> **Assignment**: Scan the entries below for the word "with" and copy every line in which it occurs.

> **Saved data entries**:
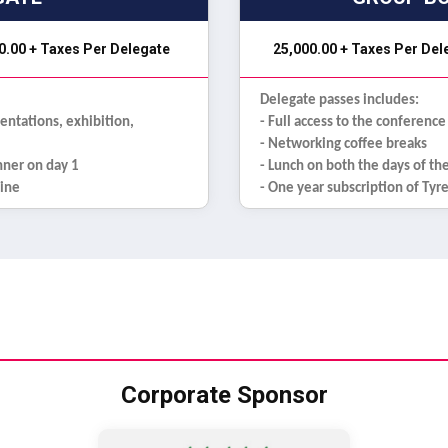
0.00 + Taxes Per Delegate
₹ 25,000.00 + Taxes Per De
Delegate passes includes:
sentations, exhibition,
- Full access to the conference
- Networking coffee breaks
inner on day 1
- Lunch on both the days of th
zine
- One year subscription of Ty
Corporate Sponsor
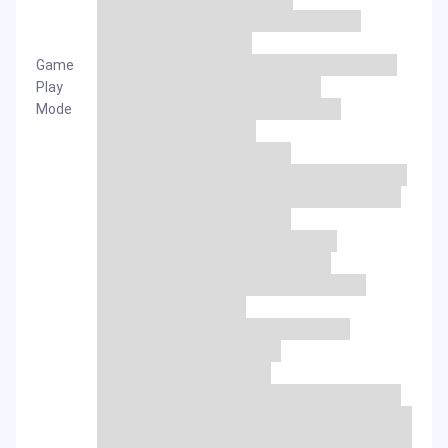
Game
Play
Mode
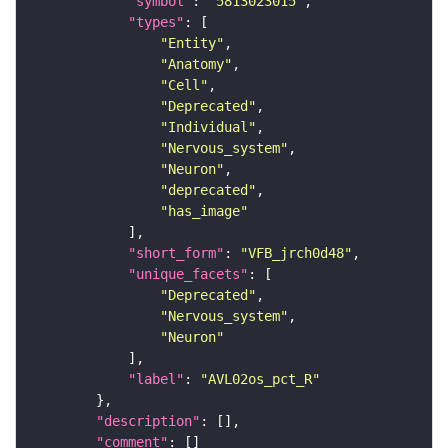
"symbol"
: 
"5813023015"
"types"
"Entity"
"Anatomy"
"Cell"
"Deprecated"
"Individual"
"Nervous_system"
"Neuron"
"deprecated"
"has_image"
"short_form"
: 
"VFB_jrch0d48"
"unique_facets"
"Deprecated"
"Nervous_system"
"Neuron"
"label"
: 
"AVL02os_pct_R"
"description"
"comment"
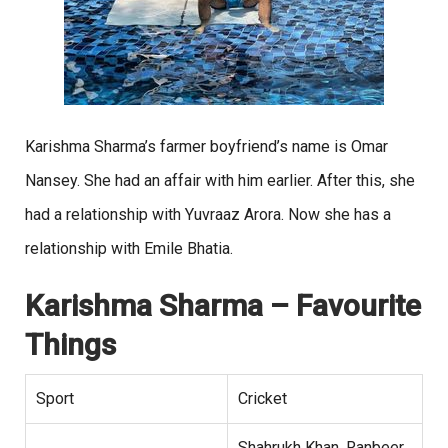
Karishma Sharma’s farmer boyfriend’s name is Omar
Nansey. She had an affair with him earlier. After this, she
had a relationship with Yuvraaz Arora. Now she has a
relationship with Emile Bhatia.
Karishma Sharma
– Favourite
Things
Sport
Cricket
Shahrukh Khan, Ranbeer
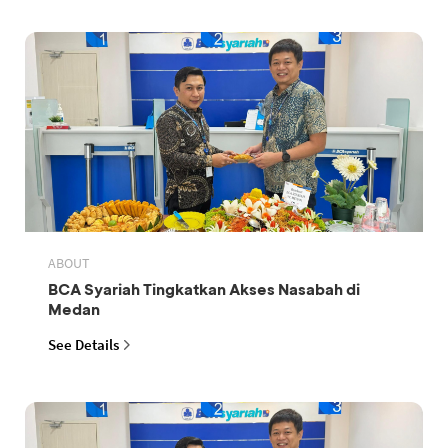
ABOUT
BCA Syariah Tingkatkan Akses Nasabah di
Medan
See Details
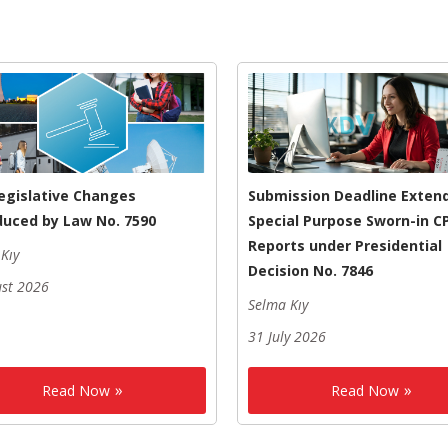
egislative Changes
Submission Deadline Exten
duced by Law No. 7590
Special Purpose Sworn-in C
Reports under Presidential
Kıy
Decision No. 7846
ust 2026
Selma Kıy
31 July 2026
Read Now
Read Now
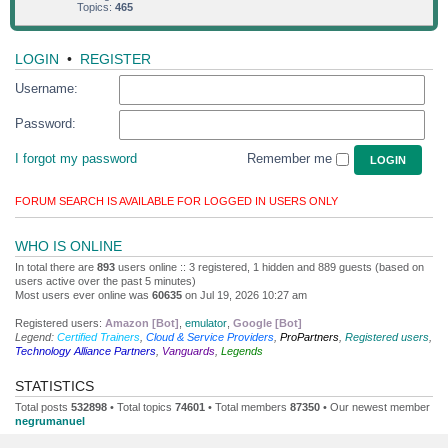
Topics:
465
LOGIN
•
REGISTER
Username:
Password:
I forgot my password
Remember me
FORUM SEARCH IS AVAILABLE FOR LOGGED IN USERS ONLY
WHO IS ONLINE
In total there are
893
users online :: 3 registered, 1 hidden and 889 guests (based on
users active over the past 5 minutes)
Most users ever online was
60635
on Jul 19, 2026 10:27 am
Registered users:
Amazon [Bot]
,
emulator
,
Google [Bot]
Legend:
Certified Trainers
,
Cloud & Service Providers
,
ProPartners
,
Registered users
,
Technology Alliance Partners
,
Vanguards
,
Legends
STATISTICS
Total posts
532898
• Total topics
74601
• Total members
87350
• Our newest member
negrumanuel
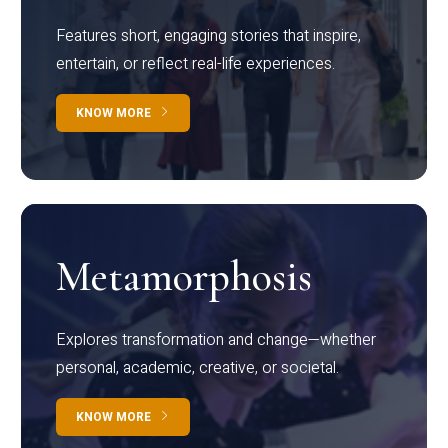
Features short, engaging stories that inspire,
entertain, or reflect real-life experiences.
KNOW MORE
Metamorphosis
Explores transformation and change—whether
personal, academic, creative, or societal.
KNOW MORE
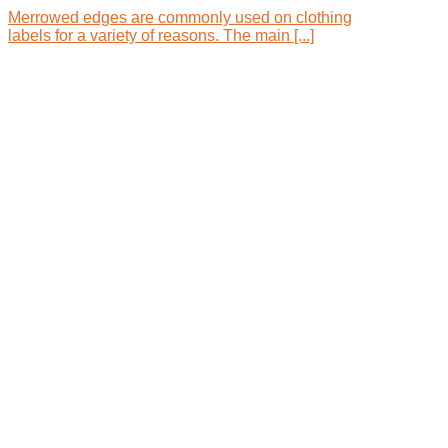
Merrowed edges are commonly used on clothing
labels for a variety of reasons. The main [...]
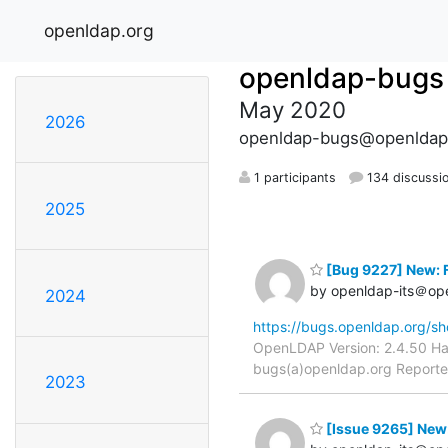
openldap.org
openldap-bugs
May 2020
2026
openldap-bugs@openldap
1 participants
134 discussi
2025
[Bug 9227] New: Fi
by openldap-its＠op
2024
https://bugs.openldap.org/s
OpenLDAP Version: 2.4.50 Har
bugs(a)openldap.org Reporter:
2023
[Issue 9265] New:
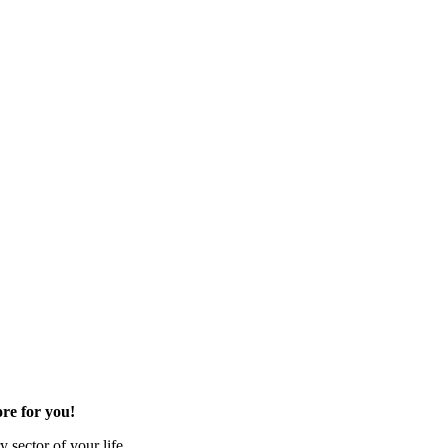
re for you!
 sector of your life.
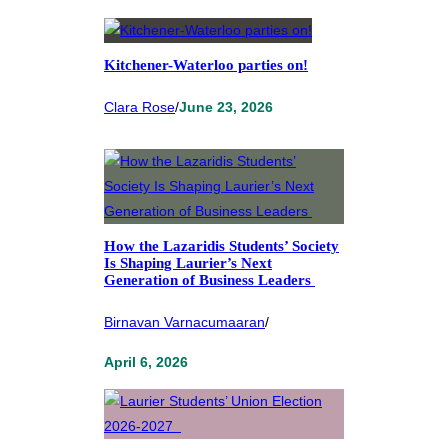
Kitchener-Waterloo parties on!
Clara Rose
/
June 23, 2026
How the Lazaridis Students’ Society
Is Shaping Laurier’s Next
Generation of Business Leaders
Birnavan Varnacumaaran
/
April 6, 2026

> **Answer box**:
Nansey. She had an affair with him earlier. After this, she
had a relationship with Yuvraaz Arora. Now she has a
relationship with Emile Bhatia.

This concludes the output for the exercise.